--- Activity ---
Every line from the one with "Extra/PV/PV06 [DCE45F89].mkv" to the one with "e models verify", including those two, is to be copied exactly; all other lines of the entries below are left out.

[Records from a data source]

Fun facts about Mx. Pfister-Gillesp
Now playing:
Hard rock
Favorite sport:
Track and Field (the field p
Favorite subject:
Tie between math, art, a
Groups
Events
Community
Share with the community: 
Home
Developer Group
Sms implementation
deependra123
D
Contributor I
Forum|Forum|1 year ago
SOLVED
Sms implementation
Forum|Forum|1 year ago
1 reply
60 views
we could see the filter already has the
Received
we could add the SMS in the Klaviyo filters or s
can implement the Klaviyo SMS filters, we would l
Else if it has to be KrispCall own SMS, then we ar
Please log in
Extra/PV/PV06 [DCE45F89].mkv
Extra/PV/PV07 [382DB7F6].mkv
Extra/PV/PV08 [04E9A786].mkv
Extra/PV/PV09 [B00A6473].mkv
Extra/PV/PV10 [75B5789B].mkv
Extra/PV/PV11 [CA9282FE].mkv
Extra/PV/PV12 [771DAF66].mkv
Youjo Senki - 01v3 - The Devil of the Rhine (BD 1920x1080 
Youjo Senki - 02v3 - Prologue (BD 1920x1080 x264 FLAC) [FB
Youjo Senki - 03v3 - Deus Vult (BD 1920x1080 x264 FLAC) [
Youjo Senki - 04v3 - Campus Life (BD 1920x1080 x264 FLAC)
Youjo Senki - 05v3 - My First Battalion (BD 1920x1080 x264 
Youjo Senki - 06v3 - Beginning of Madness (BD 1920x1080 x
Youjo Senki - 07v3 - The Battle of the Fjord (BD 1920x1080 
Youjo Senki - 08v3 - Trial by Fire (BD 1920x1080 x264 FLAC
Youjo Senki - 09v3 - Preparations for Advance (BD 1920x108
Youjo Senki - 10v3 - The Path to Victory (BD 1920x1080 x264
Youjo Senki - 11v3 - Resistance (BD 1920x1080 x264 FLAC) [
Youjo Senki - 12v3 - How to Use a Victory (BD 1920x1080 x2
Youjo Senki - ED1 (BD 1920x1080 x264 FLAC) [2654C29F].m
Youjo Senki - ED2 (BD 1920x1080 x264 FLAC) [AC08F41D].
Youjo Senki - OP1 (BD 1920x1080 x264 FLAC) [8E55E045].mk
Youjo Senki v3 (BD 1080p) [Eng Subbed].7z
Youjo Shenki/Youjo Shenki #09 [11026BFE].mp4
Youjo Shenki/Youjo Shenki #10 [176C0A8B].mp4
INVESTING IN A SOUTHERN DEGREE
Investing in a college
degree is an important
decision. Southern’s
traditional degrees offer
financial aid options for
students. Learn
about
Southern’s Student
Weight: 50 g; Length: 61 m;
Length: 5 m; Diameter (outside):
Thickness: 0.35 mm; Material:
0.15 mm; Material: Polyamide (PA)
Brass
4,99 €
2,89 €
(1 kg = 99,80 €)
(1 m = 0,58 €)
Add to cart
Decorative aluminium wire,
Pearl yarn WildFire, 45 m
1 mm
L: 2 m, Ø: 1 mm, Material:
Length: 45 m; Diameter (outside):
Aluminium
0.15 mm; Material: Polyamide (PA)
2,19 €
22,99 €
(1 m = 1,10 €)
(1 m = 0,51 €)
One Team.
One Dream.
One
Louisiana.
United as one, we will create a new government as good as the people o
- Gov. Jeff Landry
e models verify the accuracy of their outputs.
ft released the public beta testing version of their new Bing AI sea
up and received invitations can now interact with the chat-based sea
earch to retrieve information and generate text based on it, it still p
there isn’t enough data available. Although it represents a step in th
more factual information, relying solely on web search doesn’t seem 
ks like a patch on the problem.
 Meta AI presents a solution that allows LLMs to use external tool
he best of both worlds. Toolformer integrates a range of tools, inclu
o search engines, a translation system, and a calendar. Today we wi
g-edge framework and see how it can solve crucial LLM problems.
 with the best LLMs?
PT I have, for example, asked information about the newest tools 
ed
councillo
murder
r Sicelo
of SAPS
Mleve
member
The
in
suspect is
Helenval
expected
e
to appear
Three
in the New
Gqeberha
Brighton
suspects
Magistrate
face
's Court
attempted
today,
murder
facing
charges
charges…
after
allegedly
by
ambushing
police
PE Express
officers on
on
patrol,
...
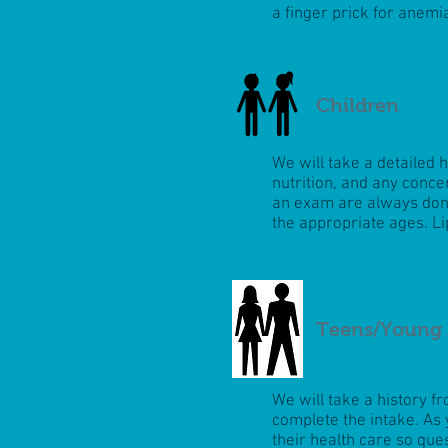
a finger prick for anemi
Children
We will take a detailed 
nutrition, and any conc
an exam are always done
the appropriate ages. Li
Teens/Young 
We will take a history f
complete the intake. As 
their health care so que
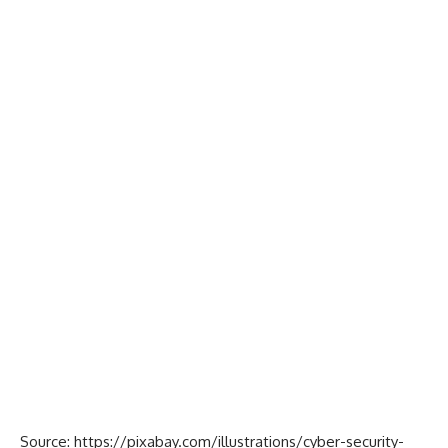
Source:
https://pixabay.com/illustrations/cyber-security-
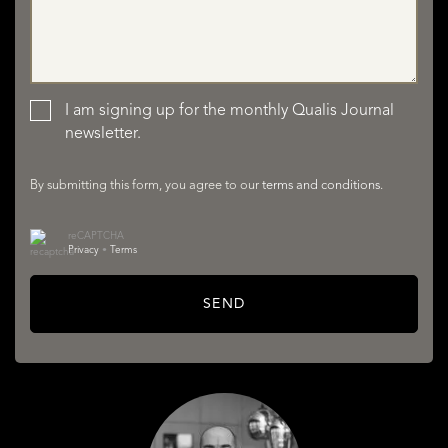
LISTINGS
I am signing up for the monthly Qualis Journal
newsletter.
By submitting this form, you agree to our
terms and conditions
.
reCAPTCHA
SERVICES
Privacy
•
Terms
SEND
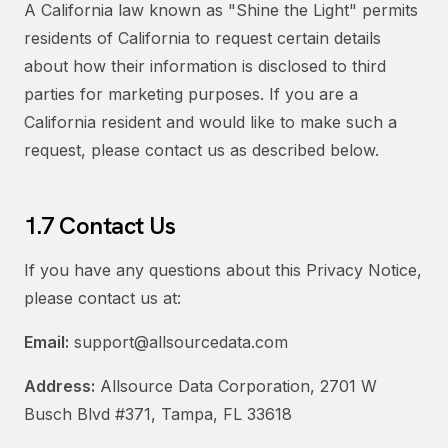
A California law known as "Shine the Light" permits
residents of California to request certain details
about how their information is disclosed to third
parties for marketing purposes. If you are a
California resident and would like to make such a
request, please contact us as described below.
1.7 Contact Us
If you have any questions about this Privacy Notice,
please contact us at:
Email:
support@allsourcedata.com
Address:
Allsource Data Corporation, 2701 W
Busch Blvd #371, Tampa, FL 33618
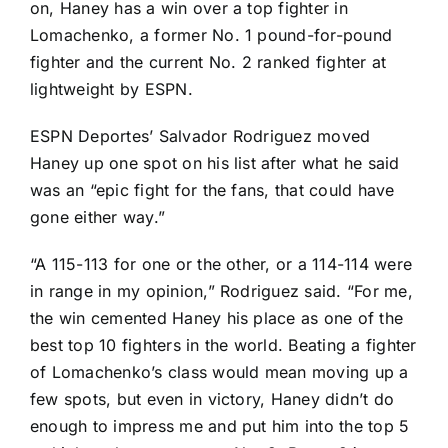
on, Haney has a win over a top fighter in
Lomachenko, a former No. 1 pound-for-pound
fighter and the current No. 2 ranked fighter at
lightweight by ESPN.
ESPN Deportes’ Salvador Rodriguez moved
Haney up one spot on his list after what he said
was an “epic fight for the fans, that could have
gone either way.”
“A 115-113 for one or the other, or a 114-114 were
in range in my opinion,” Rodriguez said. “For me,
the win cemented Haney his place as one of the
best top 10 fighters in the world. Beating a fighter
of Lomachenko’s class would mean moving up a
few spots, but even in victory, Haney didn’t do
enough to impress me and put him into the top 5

--- Result for this exercise ---
Extra/PV/PV06 [DCE45F89].mkv
Extra/PV/PV07 [382DB7F6].mkv
Extra/PV/PV08 [04E9A786].mkv
Extra/PV/PV09 [B00A6473].mkv
Extra/PV/PV10 [75B5789B].mkv
Extra/PV/PV11 [CA9282FE].mkv
Extra/PV/PV12 [771DAF66].mkv
Youjo Senki - 01v3 - The Devil of the Rhine (BD 1920x1080 
Youjo Senki - 02v3 - Prologue (BD 1920x1080 x264 FLAC) [FB
Youjo Senki - 03v3 - Deus Vult (BD 1920x1080 x264 FLAC) [
Youjo Senki - 04v3 - Campus Life (BD 1920x1080 x264 FLAC)
Youjo Senki - 05v3 - My First Battalion (BD 1920x1080 x264 
Youjo Senki - 06v3 - Beginning of Madness (BD 1920x1080 x
Youjo Senki - 07v3 - The Battle of the Fjord (BD 1920x1080 
Youjo Senki - 08v3 - Trial by Fire (BD 1920x1080 x264 FLAC
Youjo Senki - 09v3 - Preparations for Advance (BD 1920x108
Youjo Senki - 10v3 - The Path to Victory (BD 1920x1080 x264
Youjo Senki - 11v3 - Resistance (BD 1920x1080 x264 FLAC) [
Youjo Senki - 12v3 - How to Use a Victory (BD 1920x1080 x2
Youjo Senki - ED1 (BD 1920x1080 x264 FLAC) [2654C29F].m
Youjo Senki - ED2 (BD 1920x1080 x264 FLAC) [AC08F41D].
Youjo Senki - OP1 (BD 1920x1080 x264 FLAC) [8E55E045].mk
Youjo Senki v3 (BD 1080p) [Eng Subbed].7z
Youjo Shenki/Youjo Shenki #09 [11026BFE].mp4
Youjo Shenki/Youjo Shenki #10 [176C0A8B].mp4
INVESTING IN A SOUTHERN DEGREE
Investing in a college
degree is an important
decision. Southern’s
traditional degrees offer
financial aid options for
students. Learn
about
Southern’s Student
Weight: 50 g; Length: 61 m;
Length: 5 m; Diameter (outside):
Thickness: 0.35 mm; Material:
0.15 mm; Material: Polyamide (PA)
Brass
4,99 €
2,89 €
(1 kg = 99,80 €)
(1 m = 0,58 €)
Add to cart
Decorative aluminium wire,
Pearl yarn WildFire, 45 m
1 mm
L: 2 m, Ø: 1 mm, Material:
Length: 45 m; Diameter (outside):
Aluminium
0.15 mm; Material: Polyamide (PA)
2,19 €
22,99 €
(1 m = 1,10 €)
(1 m = 0,51 €)
One Team.
One Dream.
One
Louisiana.
United as one, we will create a new government as good as the people o
- Gov. Jeff Landry
e models verify the accuracy of their outputs.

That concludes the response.